Keywords

1 Introduction

Several forms of deep Recurrent Neural Network (RNN) architectures, such as LSTM [7] and GRU [2], have achieved state-of-the-art results in many sequential classification tasks [3, 5, 6, 14, 15, 17] during the past few years. The number of stacked RNN layers, i.e. the network depth, has key importance in extending the ability of the architecture to express more complex dynamic systems [1, 12]. However, training deeper networks poses problems that are yet to be solved.

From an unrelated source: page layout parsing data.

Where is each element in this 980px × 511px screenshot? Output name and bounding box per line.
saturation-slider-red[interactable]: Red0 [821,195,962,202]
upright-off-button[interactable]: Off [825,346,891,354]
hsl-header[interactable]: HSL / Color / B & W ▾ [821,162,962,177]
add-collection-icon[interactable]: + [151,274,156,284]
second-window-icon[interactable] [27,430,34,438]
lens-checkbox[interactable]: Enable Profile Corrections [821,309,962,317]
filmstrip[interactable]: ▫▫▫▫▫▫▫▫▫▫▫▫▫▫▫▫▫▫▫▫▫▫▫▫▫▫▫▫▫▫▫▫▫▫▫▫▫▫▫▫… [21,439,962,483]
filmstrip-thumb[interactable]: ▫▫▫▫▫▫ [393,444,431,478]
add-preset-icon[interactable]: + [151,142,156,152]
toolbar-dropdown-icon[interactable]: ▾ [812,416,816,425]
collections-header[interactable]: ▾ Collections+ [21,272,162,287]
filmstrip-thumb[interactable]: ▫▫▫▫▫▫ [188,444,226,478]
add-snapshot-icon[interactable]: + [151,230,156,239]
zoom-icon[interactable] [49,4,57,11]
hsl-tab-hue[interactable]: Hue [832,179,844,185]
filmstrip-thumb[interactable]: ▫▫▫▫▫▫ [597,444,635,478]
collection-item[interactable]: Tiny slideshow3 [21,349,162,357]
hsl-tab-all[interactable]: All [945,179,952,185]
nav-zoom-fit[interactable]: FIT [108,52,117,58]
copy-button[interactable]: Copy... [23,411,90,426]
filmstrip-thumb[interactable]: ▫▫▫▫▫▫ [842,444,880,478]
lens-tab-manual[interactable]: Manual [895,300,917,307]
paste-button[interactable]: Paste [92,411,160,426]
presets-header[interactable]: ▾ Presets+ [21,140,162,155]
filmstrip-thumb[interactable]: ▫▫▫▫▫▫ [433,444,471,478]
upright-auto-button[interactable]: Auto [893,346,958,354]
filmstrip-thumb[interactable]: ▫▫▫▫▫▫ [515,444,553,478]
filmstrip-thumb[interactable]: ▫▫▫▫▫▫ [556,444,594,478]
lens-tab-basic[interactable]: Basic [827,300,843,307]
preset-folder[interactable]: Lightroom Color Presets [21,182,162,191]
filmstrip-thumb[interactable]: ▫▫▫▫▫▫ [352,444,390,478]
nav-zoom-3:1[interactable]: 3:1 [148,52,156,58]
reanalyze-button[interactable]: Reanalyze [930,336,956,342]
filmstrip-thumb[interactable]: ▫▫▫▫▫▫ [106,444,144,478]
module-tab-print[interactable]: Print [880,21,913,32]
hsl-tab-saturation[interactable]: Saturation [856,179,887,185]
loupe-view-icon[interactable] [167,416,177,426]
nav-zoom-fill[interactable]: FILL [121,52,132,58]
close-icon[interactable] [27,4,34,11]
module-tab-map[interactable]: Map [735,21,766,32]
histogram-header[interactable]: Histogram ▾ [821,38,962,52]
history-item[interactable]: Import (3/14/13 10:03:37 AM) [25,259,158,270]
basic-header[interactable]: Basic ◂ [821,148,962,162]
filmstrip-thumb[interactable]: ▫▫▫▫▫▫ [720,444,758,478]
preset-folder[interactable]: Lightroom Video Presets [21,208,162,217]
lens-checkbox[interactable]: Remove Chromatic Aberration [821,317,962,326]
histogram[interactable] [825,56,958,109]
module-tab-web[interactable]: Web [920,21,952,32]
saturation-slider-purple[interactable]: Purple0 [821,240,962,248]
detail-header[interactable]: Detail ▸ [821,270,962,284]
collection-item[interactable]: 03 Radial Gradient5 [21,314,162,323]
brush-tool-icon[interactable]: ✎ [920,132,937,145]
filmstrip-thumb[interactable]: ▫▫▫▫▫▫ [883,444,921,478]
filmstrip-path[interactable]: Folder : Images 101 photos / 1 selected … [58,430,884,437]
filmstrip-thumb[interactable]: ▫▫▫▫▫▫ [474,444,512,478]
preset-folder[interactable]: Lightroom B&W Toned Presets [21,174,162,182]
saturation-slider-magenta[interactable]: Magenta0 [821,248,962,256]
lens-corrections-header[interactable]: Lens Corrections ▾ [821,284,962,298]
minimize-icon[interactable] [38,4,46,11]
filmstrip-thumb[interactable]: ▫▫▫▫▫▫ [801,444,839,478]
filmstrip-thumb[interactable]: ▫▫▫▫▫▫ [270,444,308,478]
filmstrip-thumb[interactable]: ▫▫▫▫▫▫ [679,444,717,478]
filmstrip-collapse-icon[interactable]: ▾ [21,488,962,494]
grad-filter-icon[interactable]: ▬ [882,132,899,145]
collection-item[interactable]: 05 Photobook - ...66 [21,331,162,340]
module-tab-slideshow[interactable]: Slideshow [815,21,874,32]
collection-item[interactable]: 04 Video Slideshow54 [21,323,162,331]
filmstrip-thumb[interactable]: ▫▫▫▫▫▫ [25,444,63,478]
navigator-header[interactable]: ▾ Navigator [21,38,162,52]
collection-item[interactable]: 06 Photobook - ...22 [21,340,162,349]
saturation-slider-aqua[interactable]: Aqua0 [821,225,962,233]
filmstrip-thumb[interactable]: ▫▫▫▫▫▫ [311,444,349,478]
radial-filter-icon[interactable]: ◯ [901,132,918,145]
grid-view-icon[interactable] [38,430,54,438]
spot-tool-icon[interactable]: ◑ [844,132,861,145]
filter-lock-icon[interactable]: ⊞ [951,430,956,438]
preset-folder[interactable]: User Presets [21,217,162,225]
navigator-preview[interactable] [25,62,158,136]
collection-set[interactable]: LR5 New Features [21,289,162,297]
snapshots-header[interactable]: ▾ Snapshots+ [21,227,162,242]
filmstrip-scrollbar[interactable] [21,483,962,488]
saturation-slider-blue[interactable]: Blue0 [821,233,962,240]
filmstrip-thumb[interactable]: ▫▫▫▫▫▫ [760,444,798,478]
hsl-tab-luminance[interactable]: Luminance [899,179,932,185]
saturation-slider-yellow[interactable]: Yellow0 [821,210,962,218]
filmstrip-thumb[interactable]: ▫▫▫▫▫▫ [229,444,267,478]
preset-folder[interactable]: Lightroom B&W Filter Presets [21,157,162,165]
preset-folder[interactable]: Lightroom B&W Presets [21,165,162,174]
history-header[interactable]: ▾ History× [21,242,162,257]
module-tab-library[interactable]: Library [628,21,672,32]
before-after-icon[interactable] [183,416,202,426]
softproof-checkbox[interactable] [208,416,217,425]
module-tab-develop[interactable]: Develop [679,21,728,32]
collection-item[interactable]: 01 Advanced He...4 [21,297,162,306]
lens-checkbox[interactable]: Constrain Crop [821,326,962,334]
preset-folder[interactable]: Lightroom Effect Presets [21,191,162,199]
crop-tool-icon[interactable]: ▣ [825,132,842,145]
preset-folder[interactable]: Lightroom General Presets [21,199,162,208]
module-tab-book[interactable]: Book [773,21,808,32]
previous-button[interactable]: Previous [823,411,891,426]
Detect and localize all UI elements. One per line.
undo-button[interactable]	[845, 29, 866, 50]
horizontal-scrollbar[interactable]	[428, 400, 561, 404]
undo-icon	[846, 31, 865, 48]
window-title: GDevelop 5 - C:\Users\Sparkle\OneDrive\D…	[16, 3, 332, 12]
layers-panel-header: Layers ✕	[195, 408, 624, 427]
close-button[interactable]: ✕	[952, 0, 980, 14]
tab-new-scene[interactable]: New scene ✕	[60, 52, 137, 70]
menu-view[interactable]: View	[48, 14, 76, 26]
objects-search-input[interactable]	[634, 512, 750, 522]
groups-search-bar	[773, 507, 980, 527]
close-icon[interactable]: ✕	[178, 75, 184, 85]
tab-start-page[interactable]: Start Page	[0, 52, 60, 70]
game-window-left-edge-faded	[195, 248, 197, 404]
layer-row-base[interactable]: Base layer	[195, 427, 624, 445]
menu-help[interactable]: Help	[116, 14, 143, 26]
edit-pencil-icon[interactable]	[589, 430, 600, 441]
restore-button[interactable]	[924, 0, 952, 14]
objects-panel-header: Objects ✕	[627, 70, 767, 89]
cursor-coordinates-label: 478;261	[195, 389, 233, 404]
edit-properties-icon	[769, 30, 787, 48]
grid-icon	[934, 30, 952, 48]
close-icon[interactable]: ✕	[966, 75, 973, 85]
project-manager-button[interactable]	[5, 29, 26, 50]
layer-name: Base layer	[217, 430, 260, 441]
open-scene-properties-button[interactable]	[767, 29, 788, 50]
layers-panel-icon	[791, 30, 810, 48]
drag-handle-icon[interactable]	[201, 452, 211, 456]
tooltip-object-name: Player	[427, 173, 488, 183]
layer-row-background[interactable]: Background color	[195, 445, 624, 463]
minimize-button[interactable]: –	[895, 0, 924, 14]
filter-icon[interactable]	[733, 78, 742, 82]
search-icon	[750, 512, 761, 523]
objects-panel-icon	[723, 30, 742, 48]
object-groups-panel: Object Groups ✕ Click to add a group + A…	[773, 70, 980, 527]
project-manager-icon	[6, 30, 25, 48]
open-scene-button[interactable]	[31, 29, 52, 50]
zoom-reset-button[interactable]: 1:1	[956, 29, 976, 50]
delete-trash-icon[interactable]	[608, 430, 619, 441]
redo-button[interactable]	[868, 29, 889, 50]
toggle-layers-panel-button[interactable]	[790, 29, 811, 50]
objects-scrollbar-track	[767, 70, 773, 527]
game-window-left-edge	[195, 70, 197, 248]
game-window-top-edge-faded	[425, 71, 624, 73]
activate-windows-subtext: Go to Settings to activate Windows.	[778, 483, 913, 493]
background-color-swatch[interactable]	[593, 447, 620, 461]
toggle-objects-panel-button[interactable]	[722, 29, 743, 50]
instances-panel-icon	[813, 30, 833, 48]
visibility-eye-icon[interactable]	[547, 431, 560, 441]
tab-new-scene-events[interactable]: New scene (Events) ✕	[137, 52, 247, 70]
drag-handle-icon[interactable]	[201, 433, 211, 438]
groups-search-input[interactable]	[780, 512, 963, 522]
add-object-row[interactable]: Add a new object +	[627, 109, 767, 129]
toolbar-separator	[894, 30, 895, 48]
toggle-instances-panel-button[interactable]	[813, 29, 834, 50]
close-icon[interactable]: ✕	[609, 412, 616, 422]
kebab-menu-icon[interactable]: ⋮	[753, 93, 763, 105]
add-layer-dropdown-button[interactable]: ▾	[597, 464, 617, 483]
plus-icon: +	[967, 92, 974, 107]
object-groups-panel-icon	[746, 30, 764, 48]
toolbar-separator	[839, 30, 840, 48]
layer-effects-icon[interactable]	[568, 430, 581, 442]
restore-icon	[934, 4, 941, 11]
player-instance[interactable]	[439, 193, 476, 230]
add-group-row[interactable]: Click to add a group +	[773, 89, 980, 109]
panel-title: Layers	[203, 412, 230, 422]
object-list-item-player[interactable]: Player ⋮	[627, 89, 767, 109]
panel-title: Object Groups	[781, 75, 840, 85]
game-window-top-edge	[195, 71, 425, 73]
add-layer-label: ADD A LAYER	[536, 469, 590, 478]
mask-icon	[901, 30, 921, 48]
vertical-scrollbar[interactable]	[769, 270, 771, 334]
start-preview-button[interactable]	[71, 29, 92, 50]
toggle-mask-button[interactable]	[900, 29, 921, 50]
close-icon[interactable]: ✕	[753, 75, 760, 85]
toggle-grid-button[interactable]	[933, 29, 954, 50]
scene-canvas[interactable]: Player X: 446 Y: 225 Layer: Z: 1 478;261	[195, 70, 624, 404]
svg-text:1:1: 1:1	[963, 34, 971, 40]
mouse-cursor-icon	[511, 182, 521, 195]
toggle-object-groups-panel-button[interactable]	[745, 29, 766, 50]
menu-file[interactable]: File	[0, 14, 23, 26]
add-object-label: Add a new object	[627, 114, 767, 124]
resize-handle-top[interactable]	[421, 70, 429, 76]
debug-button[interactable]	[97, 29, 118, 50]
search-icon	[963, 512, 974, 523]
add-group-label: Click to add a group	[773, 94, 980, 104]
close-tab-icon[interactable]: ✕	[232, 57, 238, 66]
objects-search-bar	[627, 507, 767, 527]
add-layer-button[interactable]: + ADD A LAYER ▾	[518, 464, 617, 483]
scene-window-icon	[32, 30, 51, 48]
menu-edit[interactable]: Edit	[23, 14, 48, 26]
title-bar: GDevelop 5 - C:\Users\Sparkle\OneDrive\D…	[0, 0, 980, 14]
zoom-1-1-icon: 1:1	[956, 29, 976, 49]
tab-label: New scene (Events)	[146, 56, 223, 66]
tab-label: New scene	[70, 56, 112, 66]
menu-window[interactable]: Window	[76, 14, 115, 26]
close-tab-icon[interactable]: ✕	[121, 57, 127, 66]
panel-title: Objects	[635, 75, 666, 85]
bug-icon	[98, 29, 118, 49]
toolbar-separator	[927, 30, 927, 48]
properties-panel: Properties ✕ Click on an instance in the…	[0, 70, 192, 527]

In this paper, we suggest an approach that breaks the optimization process into several learning phases. Each learning phase includes training an increasingly deeper architecture than the previous ones. In this way, we gradually train and extend the network depth, reducing the deleterious effects of degradation and backpropagation problems. Additionally, by adjusting the appropriate training scheme (mainly the regularization) at every learning phase, we are able to maximize the network performance even further.

2 Gradual Learning

2.1 Notation

Let us represent a network with l layers as a mapping from an input sequence \(X \in \mathcal {X}\) to an output sequence \(\hat{Y}_l \in \mathcal {Y}\) by \(\hat{Y}_l = S_l \circ f_{l} \circ f_{l-1} \circ \dots \circ f_1 (X ; \varTheta _l) \), where the term \(\varTheta _l = \{\theta _1, \dots , \theta _{l}, \theta _{S_l}\}\) denotes the network parameters, such that \(\theta _k\) are the parameters of the \(\text {k}^\text {th}\) layer. We also define the \(\text {l}^\text {th}\) layer cost function by \(J(\varTheta _l) = \mathrm {cost} (\hat{Y}_l, Y)\), where \(\theta ^l = \{\theta _1, \dots , \theta _{l}\}\). Next, we define the gradient vector with respect to \(J(\varTheta )\) by \(\mathbf {g} = \frac{\partial }{\partial \varTheta } J(\varTheta )\), and the gradient vector of the \(\text {k}^\text {th}\) layer parameters with respect to \(J(\varTheta )\) by \(\mathbf {g}_k = \frac{\partial }{\partial \theta _k} J(\varTheta )\).

2.2 Theoretical Motivation

The structure of a neural network comprises a sequential processing scheme of its input. This structure constitutes the Markov chain \(Y-X-T_1-T_2-\dots -T_L\). The goal is to estimate \(P_{Y|T_L}\left( y|t\right) \) by \(Q_{Y|T_L}^\varTheta \left( y|t\right) \). Driven by the Markov relation we state two theorems (without proofs due to space constraints).

Theorem 1

(Maximum Likelihood Estimator (MLE) and minimal negative log-likelihood). Given a training set of N examples \(S = \left\{ (x_i,y_i)\right\} _{i=1}^N\) drawn i.i.d from an unknown distribution \(P_{X,Y} = P_X P_{Y|X}\), the MLE of \(Q_{Y|T_L}^\varTheta \) is given by \(P_{Y|X}\) and the optimal value of the criteria is H(Y|X).

Theorem 2

If \(Q_{Y|T_L}^\varTheta \) satisfies the optimality conditions of Theorem 1, then \(I(X;Y) = I(T_l;Y)\quad \forall l=1,\dots ,L\).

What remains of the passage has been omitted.